When I sit down to watch a show, a movie, or even a cartoon, my brain immediately shifts gears. I start pulling at the threads, looking for meaning, contradictions, and undercurrents.
Comedy That Isn’t About Comedy
Abbott Elementary is an excellent example of what I’m talking about. Most viewers are laughing at classroom silliness and fun. I’m watching a group of people quietly battling against systemic challenges. It’s not the jokes that hook me — it’s the struggle, the resilience.
Or Bob’s Burgers. One of the most powerful lines I’ve ever heard on TV wasn’t a joke at all. It was about a Black, trans sex worker who “comes and goes as she pleases, she answers to no one, and she is truly free.” The brilliance? The show didn’t turn her into a gag or a “lesson.” They allowed her to exist with dignity. That moment stuck with me far longer than any punchline.
The Rare Times I Laugh
Here’s how rare it is: one night, I was watching Rules of Engagement, laughing so hard that my daughter actually came downstairs to check on me. She asked what I was watching and said, “You never laugh.” And she wasn’t wrong.
For me, it takes something razor-sharp to break through. Patrick Warburton’s deadpan delivery did it. The Zucker brothers’ absurd demolition of reality (Airplane!, The Naked Gun) did it. But outside of that? Most comedy bounces off me.
And yes — of course, I own the entire Police Squad! Series on DVD. Six episodes, cancelled too soon. Maybe that explains me better than anything else.
Finding Meaning in the Brutal
When I say that I can’t be entertained, even sports aren’t safe. I love boxing, “the sweet science.” But I don’t just admire the knockouts. I get caught in the contradiction of it being brutal violence, yet it’s also a beautiful skill. That’s why I was instantly drawn into Requiem for a Heavyweight. On the surface, it’s a boxing movie. Underneath, it’s Rod Serling’s dissection of dignity and exploitation — what happens when a man’s entire identity is tied to something that’s destroying him.

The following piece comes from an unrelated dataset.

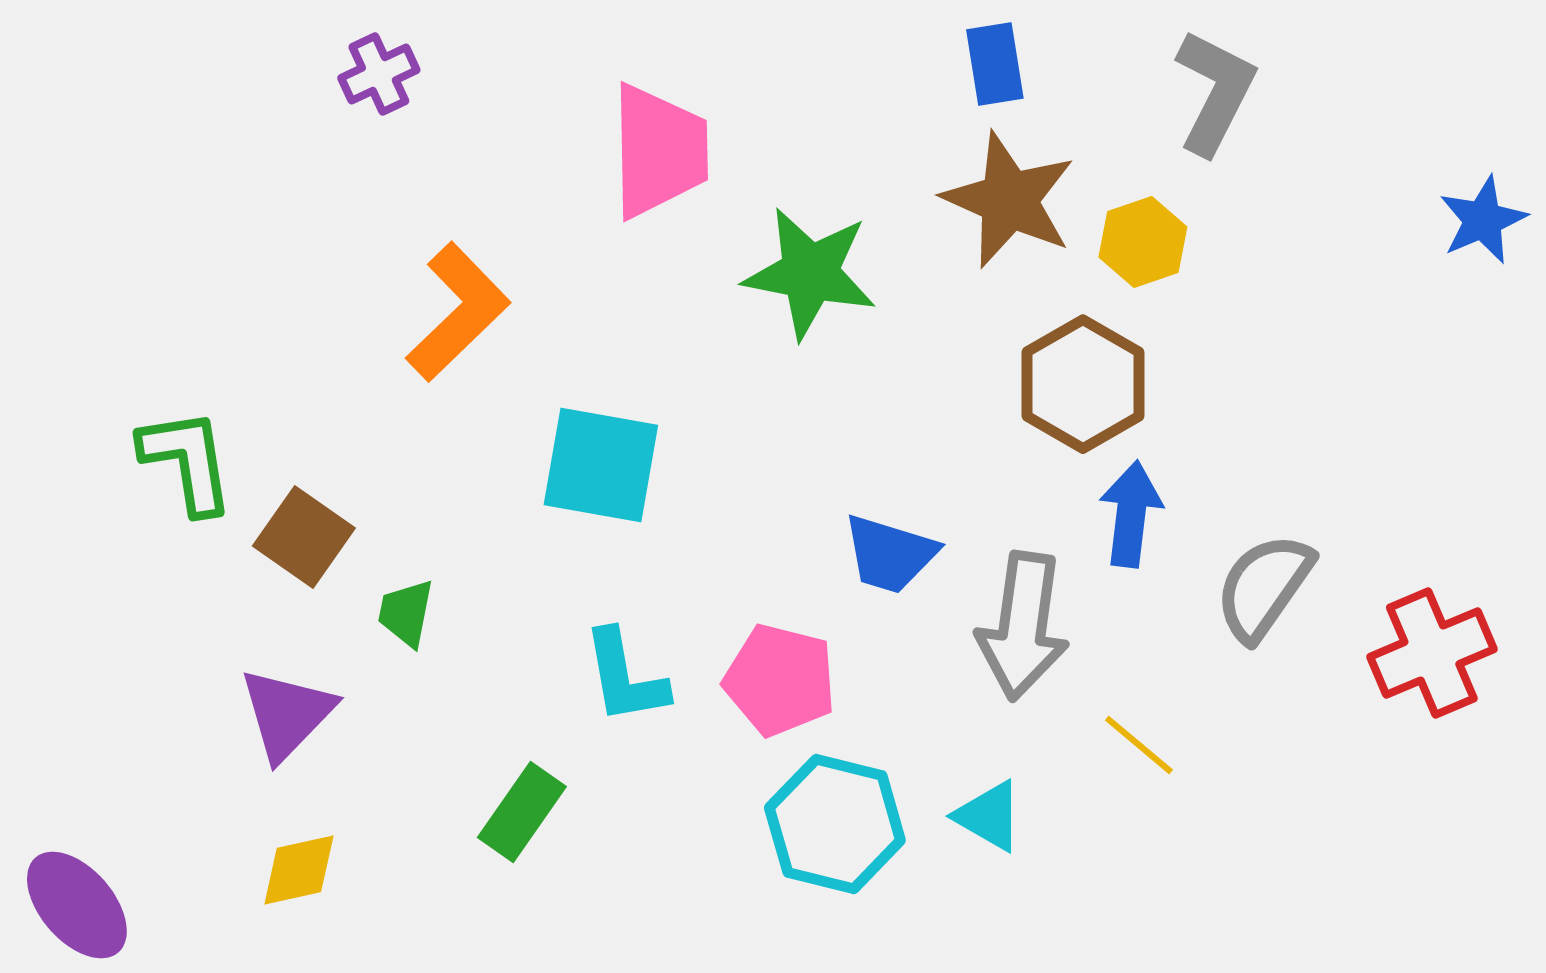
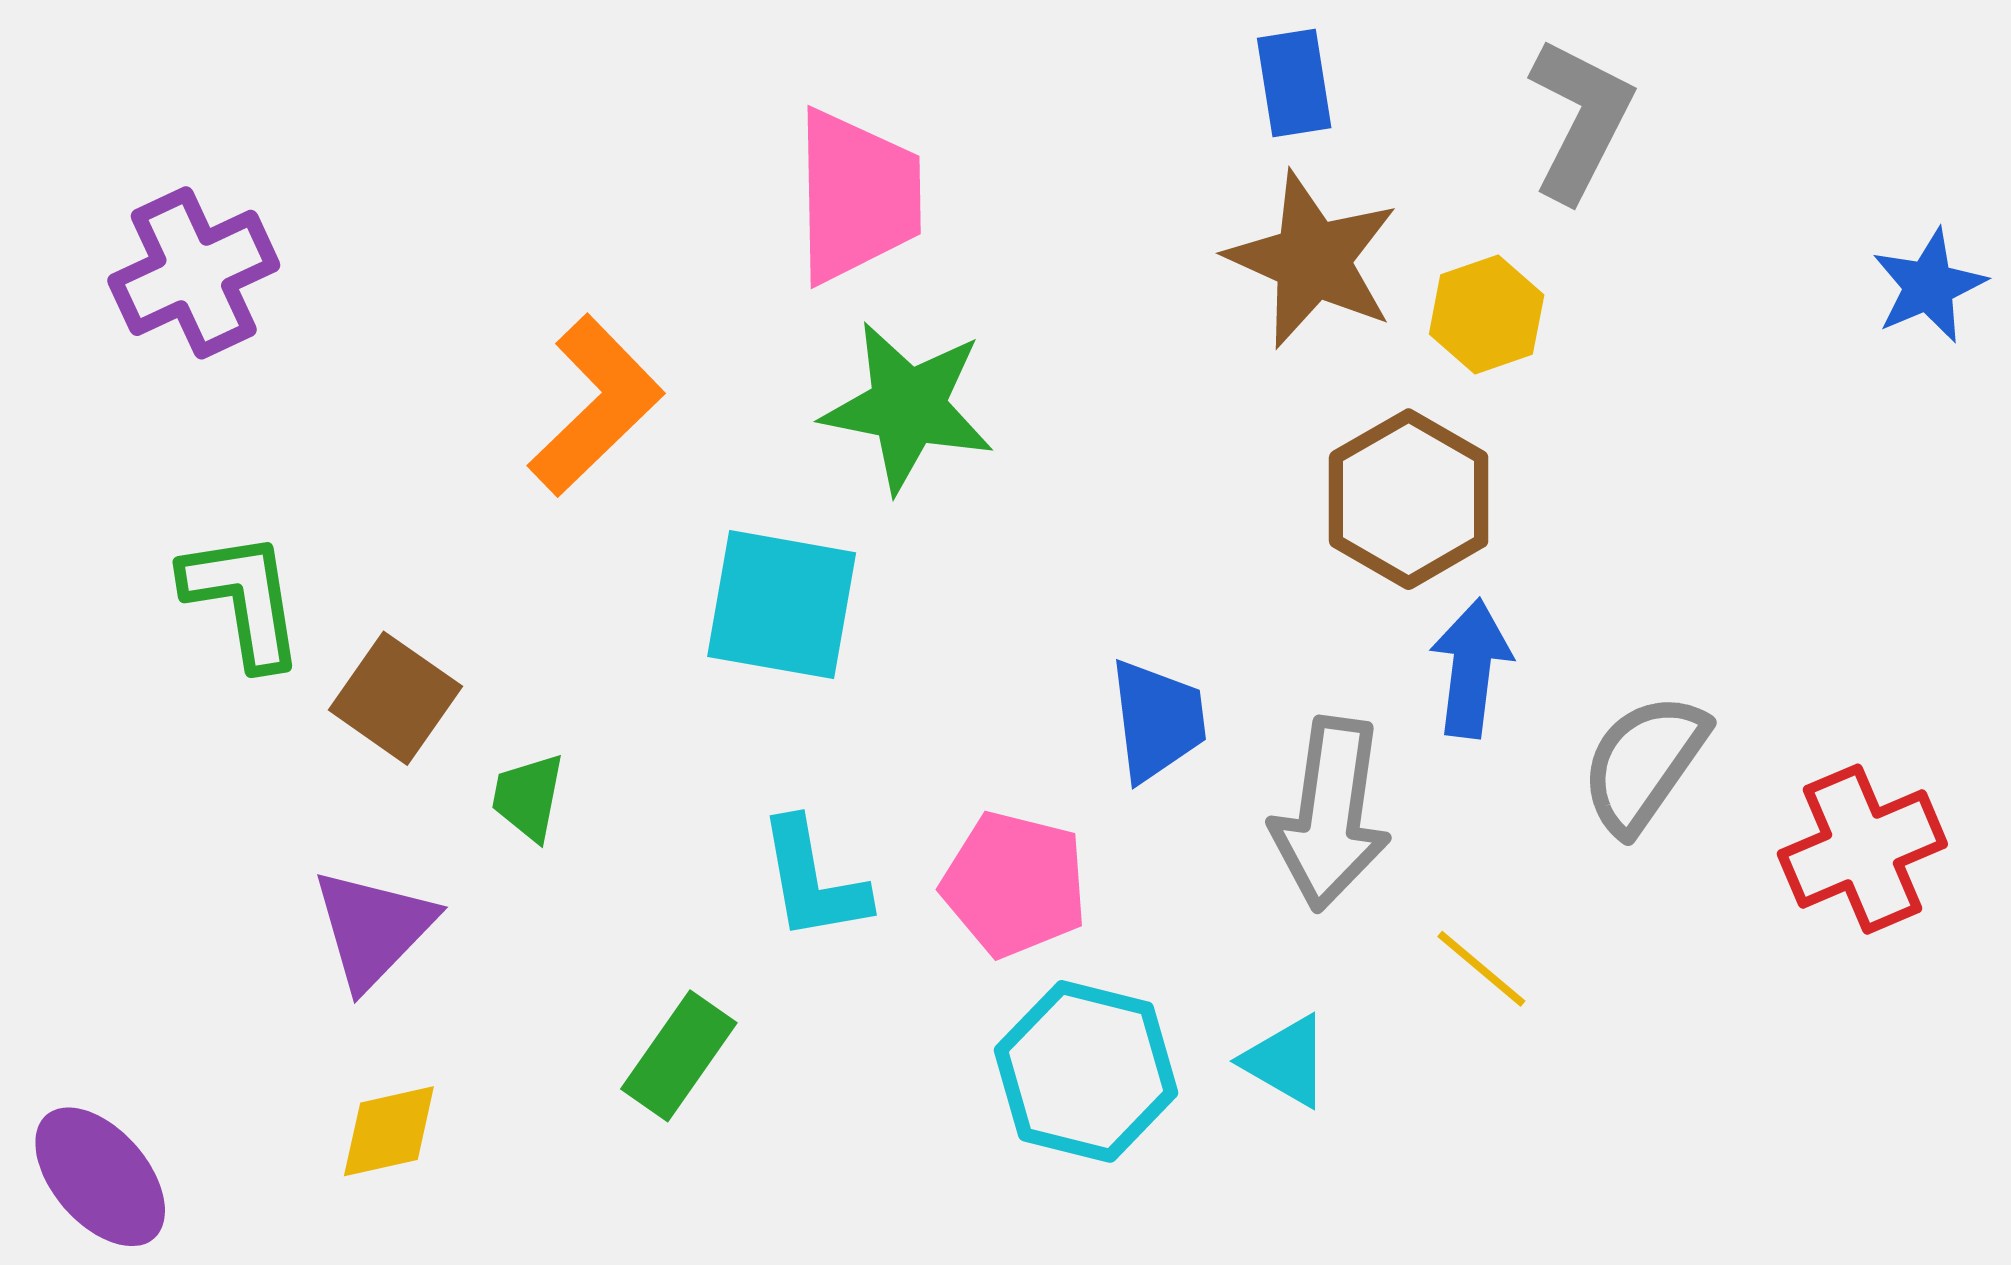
purple cross: (379, 74) -> (194, 273), moved, size x1.6
green star: (810, 273) -> (908, 407), moved
blue trapezoid: (890, 554) -> (1158, 720), turned -114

And then there’s Derry Girls. Everyone else sees a quirky teen sitcom. I saw kids coming of age against the backdrop of political violence and wondered: were they really in danger? How did humour and chaos coexist in a society riddled with fear?
My Strange Defaults
And when I am home alone? I’m not bingeing sitcoms. I’m watching paleontologists answer questions about dinosaurs on YouTube. That’s my idea of fun. Something’s clearly off — or maybe just wired differently.
The Contradiction I’ve Learned to Embrace
So yeah I can just sit back and relax, but I can’t be entertained. My brain doesn’t let me. It doesn’t mean I don’t enjoy what I watch — I do. But enjoyment for me isn’t escape. It’s engagement.
I laugh rarely, but I find meaning everywhere: in a throwaway line in a cartoon, in the absurd delivery of a sitcom actor, in a brutal boxing match, in a teenage comedy about The Troubles.
Entertainment doesn’t numb me. It sparks me. It leaves me with more questions than answers. And honestly, I’ve come to embrace that as a quirk that has shaped me into the person I am today.
Because if I’m going to spend time watching something, I’d rather it challenge me than wash over me. Escape fades. Meaning sticks.